== Segment start ==

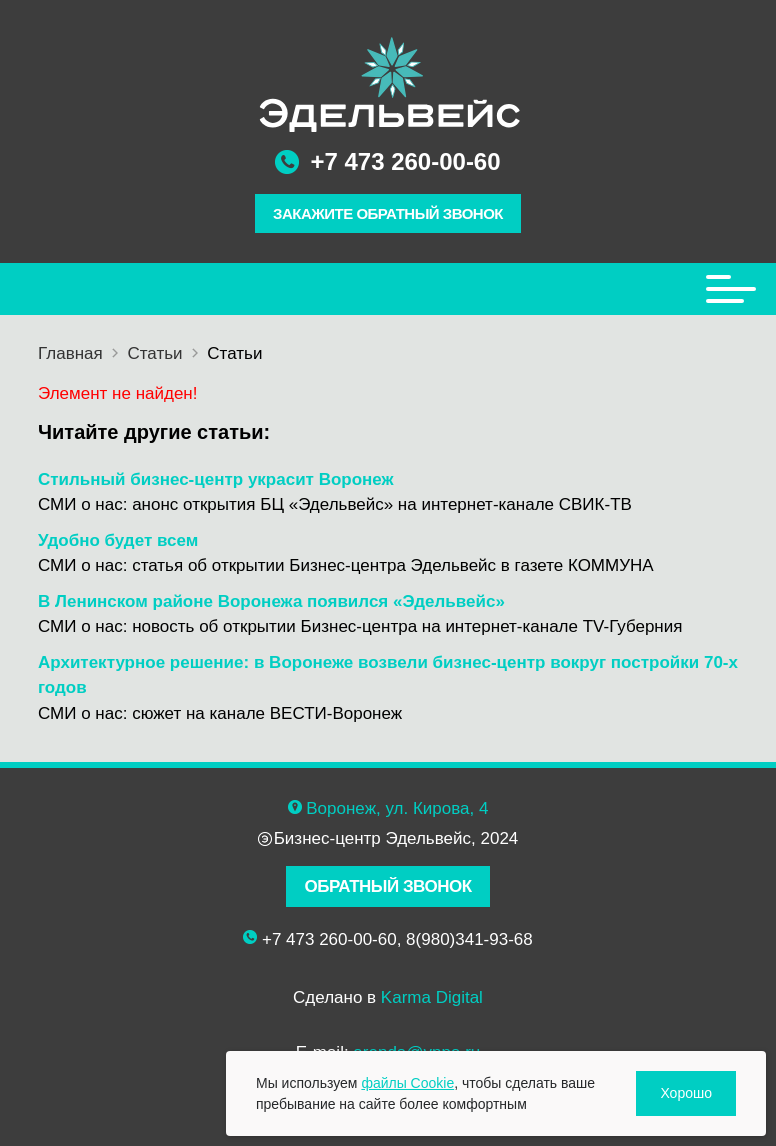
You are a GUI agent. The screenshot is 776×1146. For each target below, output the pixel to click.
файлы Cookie (407, 1083)
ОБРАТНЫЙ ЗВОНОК (387, 886)
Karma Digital (432, 997)
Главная (70, 353)
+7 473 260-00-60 (405, 161)
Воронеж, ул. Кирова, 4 (397, 808)
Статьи (154, 353)
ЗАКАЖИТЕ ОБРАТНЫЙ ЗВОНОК (388, 213)
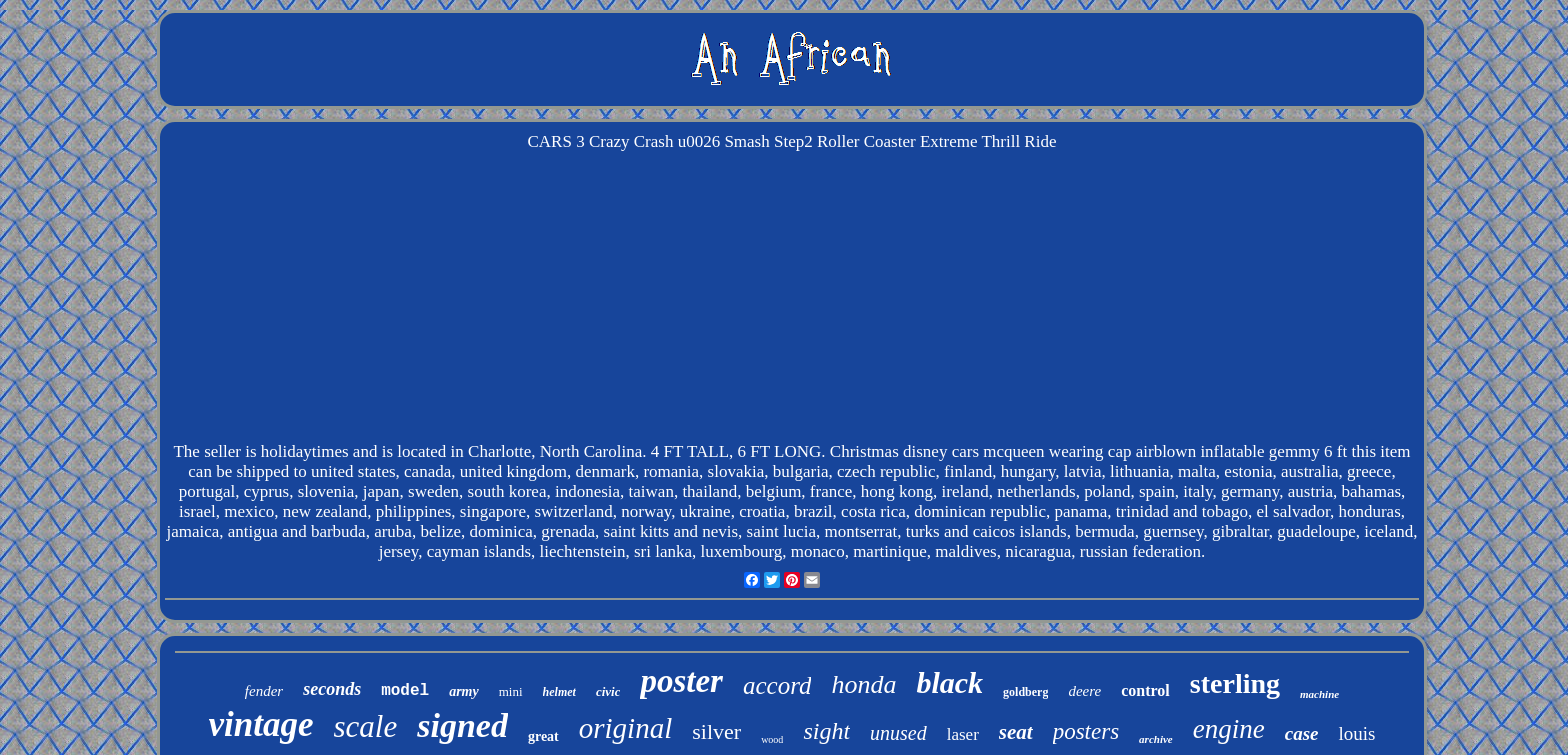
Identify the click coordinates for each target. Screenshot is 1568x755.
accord (777, 685)
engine (1229, 729)
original (625, 728)
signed (462, 725)
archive (1156, 739)
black (949, 682)
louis (1356, 733)
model (405, 691)
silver (716, 731)
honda (863, 684)
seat (1016, 732)
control (1145, 690)
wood (772, 739)
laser (963, 734)
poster (681, 681)
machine (1319, 694)
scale (366, 726)
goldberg (1025, 692)
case (1302, 733)
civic (608, 691)
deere (1084, 691)
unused (898, 733)
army (464, 691)
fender (264, 691)
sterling (1235, 683)
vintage (261, 724)
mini (511, 691)
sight (826, 731)
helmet (559, 692)
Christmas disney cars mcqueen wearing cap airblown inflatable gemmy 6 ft (1088, 451)
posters (1086, 731)
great (543, 736)
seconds (332, 689)
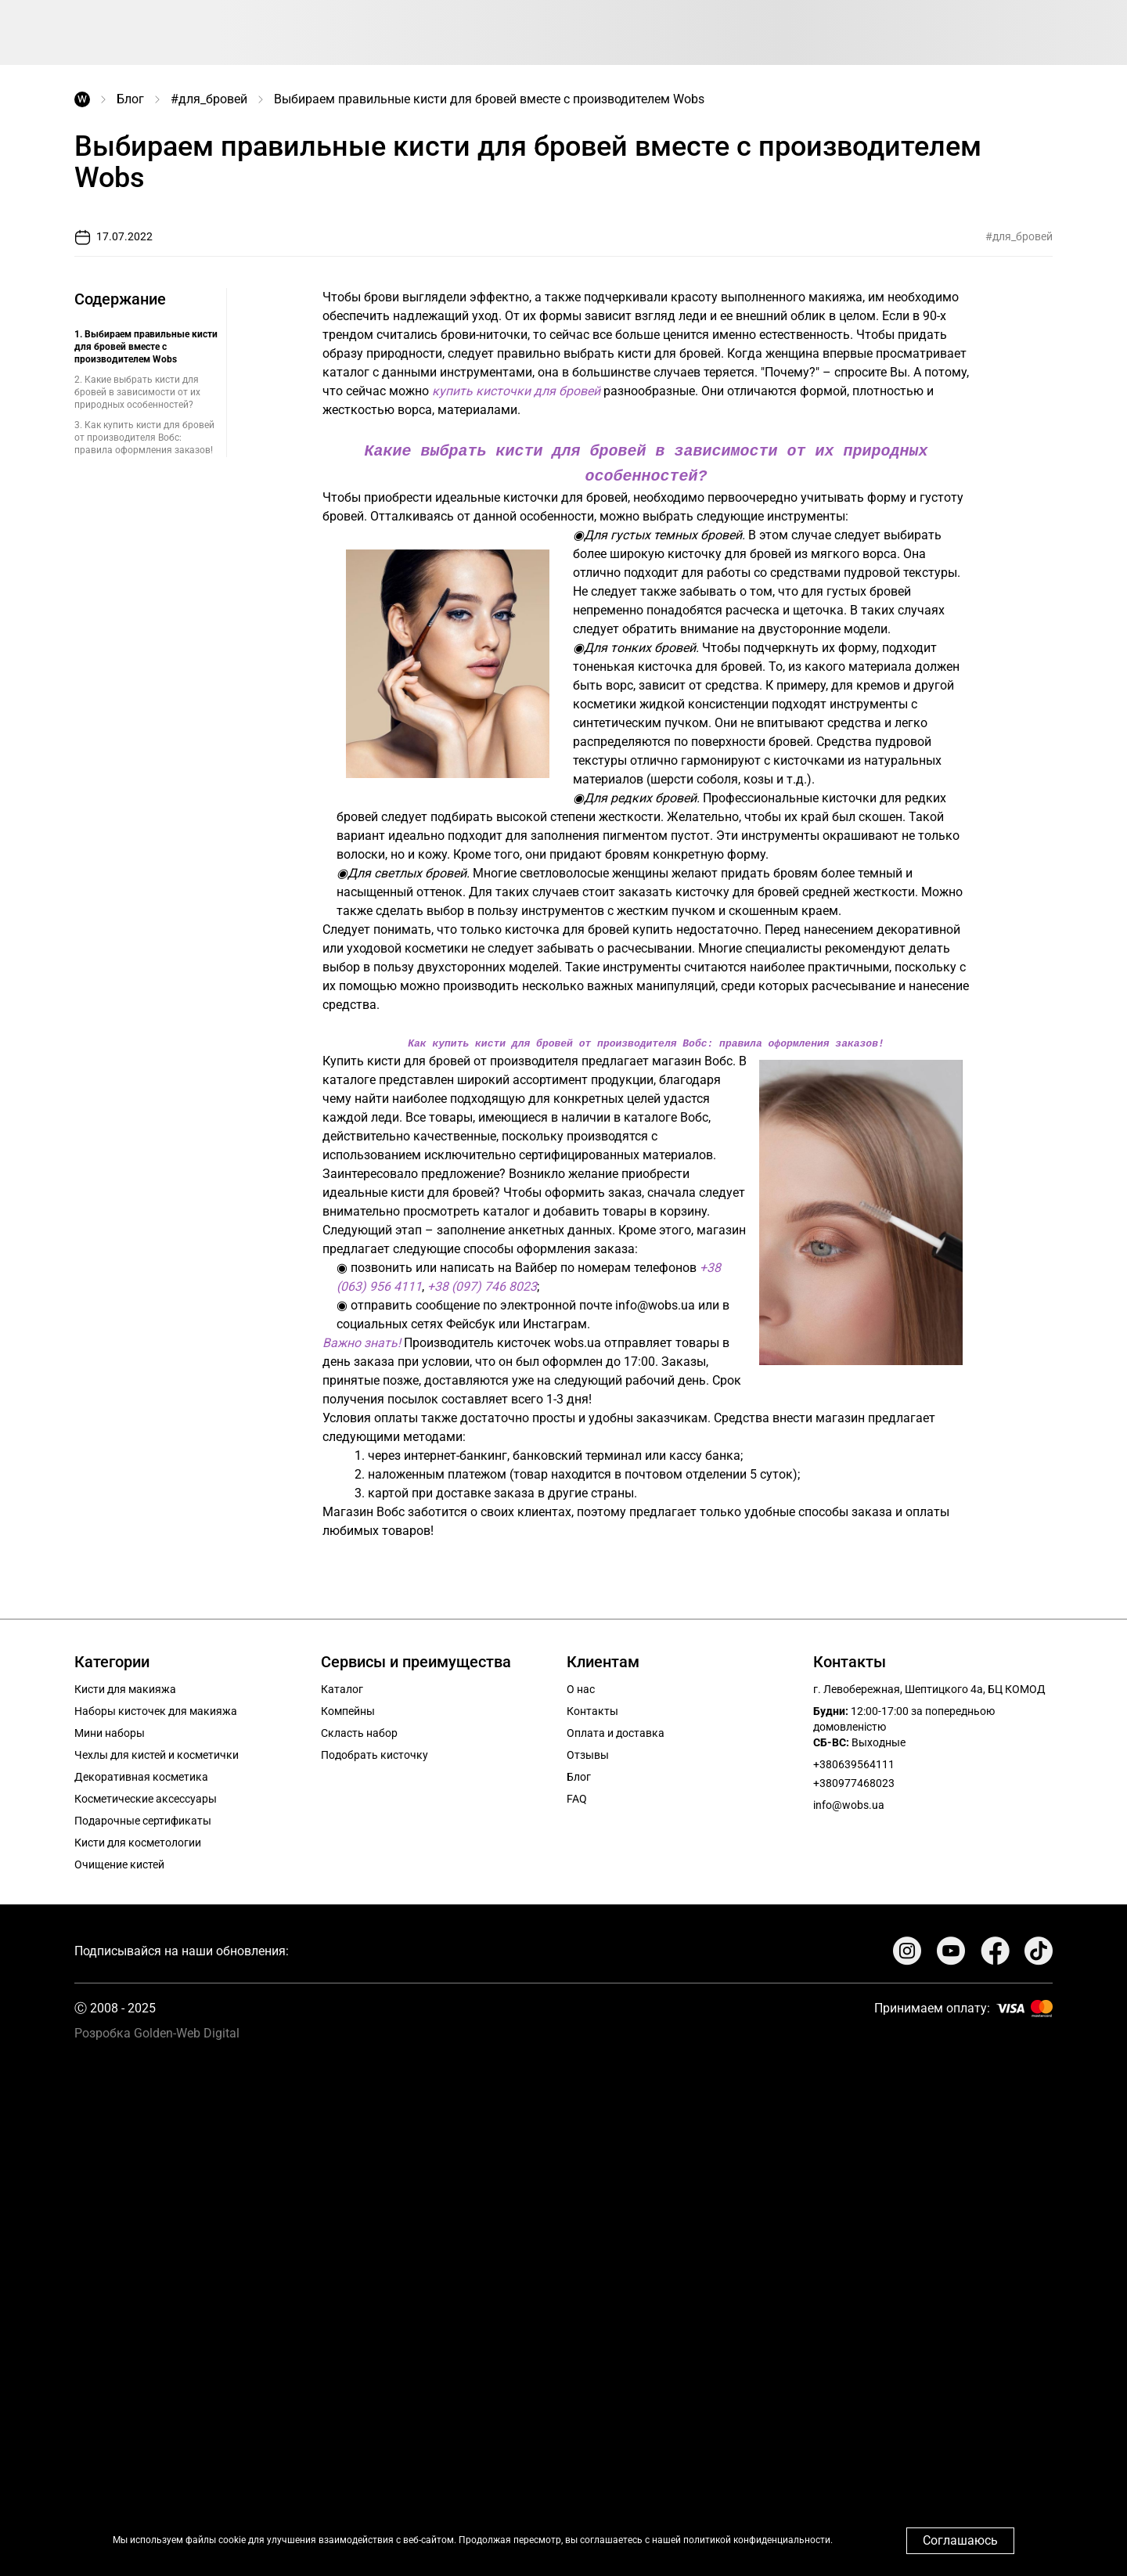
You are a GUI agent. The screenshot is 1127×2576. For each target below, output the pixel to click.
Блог (130, 99)
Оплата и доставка (615, 1730)
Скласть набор (359, 1730)
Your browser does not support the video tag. (563, 2300)
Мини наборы (109, 1730)
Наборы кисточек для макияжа (155, 1708)
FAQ (577, 1795)
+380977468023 (854, 1780)
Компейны (348, 1708)
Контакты (592, 1708)
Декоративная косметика (141, 1773)
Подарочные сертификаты (142, 1817)
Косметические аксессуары (145, 1795)
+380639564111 (854, 1761)
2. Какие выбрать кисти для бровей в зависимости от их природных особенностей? (137, 392)
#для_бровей (209, 99)
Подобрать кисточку (374, 1752)
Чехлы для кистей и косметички (156, 1752)
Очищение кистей (119, 1861)
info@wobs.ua (848, 1802)
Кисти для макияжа (125, 1686)
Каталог (342, 1686)
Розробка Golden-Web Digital (156, 2030)
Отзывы (588, 1752)
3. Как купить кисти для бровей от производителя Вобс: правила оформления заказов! (144, 438)
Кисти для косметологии (137, 1839)
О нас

== Segment end ==

**The problem:** In the entries above, find the line with "control (1145, 690)" and the line with "Скласть набор (359, 1730)". Write out exactly those two lines and every line between them, pictures excluded.

**Solution for this problem:**
control (1145, 690)
wood (772, 739)
laser (963, 734)
poster (681, 681)
machine (1319, 694)
scale (366, 726)
goldberg (1025, 692)
case (1302, 733)
civic (608, 691)
deere (1084, 691)
unused (898, 733)
army (464, 691)
fender (264, 691)
sterling (1235, 683)
vintage (261, 724)
mini (511, 691)
sight (826, 731)
helmet (559, 692)
Christmas disney cars mcqueen wearing cap airblown inflatable gemmy 6 ft (1088, 451)
posters (1086, 731)
great (543, 736)
seconds (332, 689)
You are a GUI agent. The screenshot is 1127×2576. For each target below, output the pixel to click.
Блог (130, 99)
Оплата и доставка (615, 1730)
Скласть набор (359, 1730)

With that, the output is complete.